Exercise requirements:
Pull every line containing "great" from the listing below.

Extracted entries:
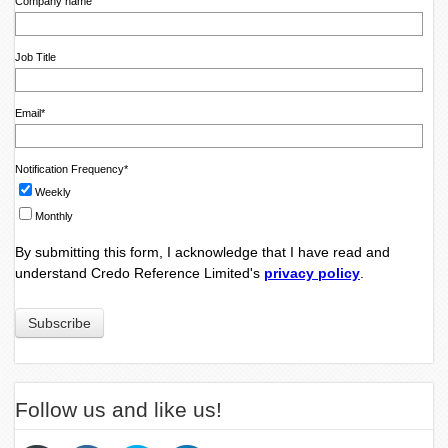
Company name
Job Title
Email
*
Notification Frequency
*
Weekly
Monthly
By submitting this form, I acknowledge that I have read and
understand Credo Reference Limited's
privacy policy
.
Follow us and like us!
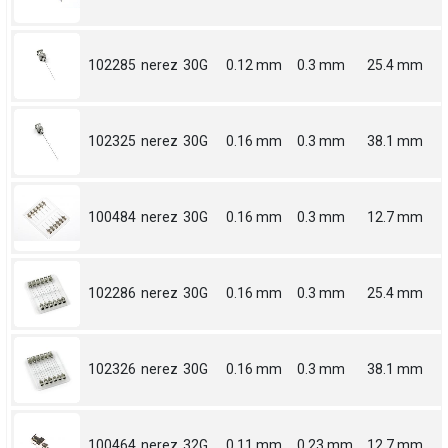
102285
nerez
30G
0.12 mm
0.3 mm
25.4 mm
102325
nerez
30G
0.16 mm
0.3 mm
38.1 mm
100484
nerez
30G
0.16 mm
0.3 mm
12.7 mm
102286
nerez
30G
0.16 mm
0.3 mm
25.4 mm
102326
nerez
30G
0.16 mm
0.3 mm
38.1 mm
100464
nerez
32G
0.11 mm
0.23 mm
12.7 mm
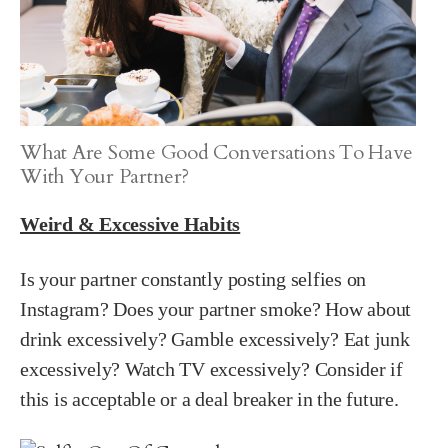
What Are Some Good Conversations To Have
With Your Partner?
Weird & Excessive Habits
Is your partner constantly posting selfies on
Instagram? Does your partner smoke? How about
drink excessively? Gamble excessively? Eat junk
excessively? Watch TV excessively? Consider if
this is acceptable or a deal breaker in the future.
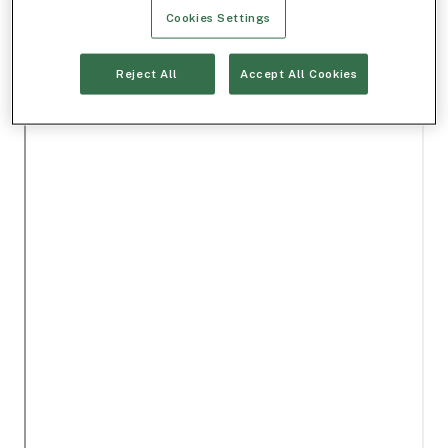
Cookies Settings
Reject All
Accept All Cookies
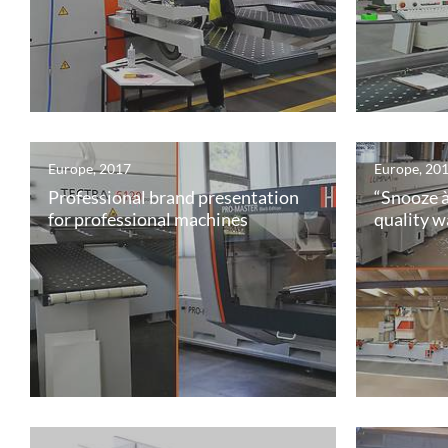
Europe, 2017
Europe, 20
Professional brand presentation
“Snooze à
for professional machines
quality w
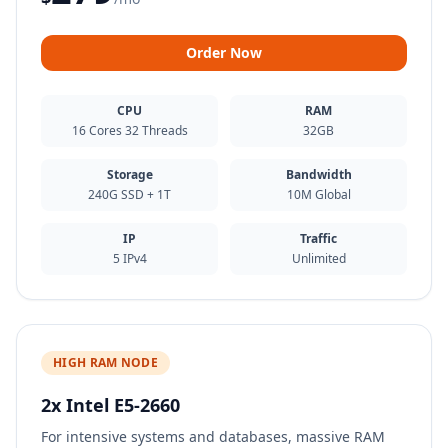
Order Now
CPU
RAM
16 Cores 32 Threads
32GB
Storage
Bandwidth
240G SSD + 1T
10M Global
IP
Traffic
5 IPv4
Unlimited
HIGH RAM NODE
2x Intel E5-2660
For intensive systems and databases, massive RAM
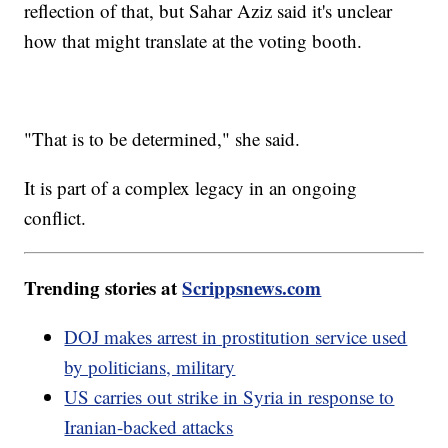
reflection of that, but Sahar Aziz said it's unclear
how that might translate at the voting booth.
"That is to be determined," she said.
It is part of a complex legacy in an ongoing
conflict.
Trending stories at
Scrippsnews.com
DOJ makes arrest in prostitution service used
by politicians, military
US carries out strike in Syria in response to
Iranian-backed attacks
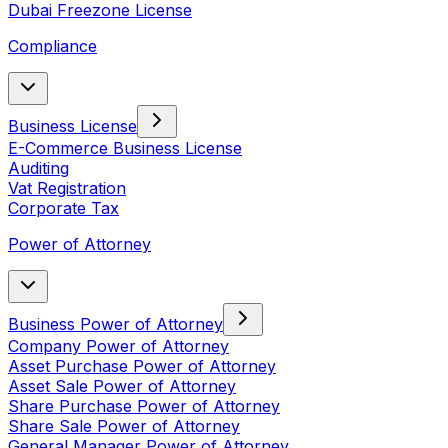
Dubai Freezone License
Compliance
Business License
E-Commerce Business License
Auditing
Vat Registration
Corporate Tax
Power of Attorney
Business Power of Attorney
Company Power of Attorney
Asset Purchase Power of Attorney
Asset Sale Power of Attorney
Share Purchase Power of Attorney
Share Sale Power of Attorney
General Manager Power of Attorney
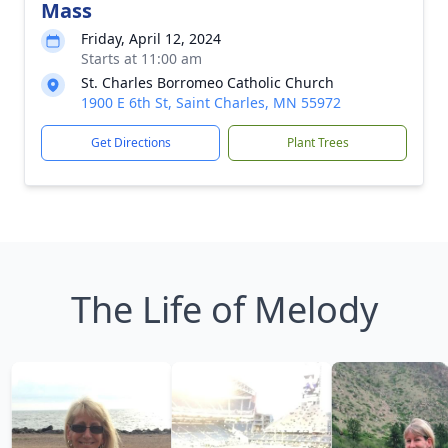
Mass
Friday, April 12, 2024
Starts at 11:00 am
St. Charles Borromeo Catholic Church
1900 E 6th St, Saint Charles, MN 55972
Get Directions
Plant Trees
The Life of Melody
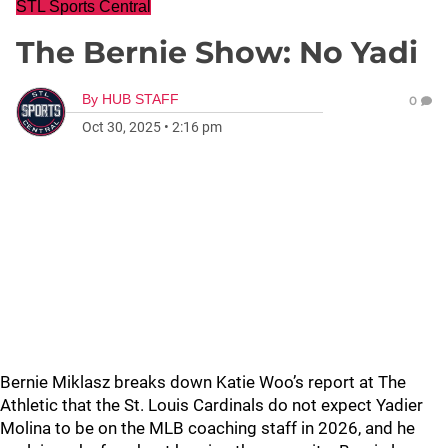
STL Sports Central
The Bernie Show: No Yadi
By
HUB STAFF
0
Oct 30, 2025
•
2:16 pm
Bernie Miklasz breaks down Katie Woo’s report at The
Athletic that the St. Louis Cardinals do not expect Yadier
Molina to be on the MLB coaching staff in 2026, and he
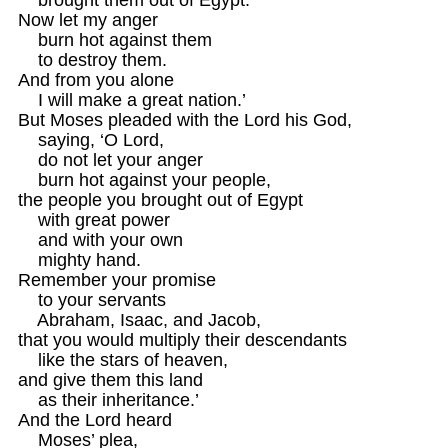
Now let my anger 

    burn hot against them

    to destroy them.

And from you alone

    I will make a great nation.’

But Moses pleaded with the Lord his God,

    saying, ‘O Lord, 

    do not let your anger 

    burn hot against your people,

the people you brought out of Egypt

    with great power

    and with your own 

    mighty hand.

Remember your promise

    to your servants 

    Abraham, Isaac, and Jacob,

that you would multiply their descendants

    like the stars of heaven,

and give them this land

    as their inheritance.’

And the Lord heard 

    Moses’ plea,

Exercise answer:
    I will make a great nation.’
    with great power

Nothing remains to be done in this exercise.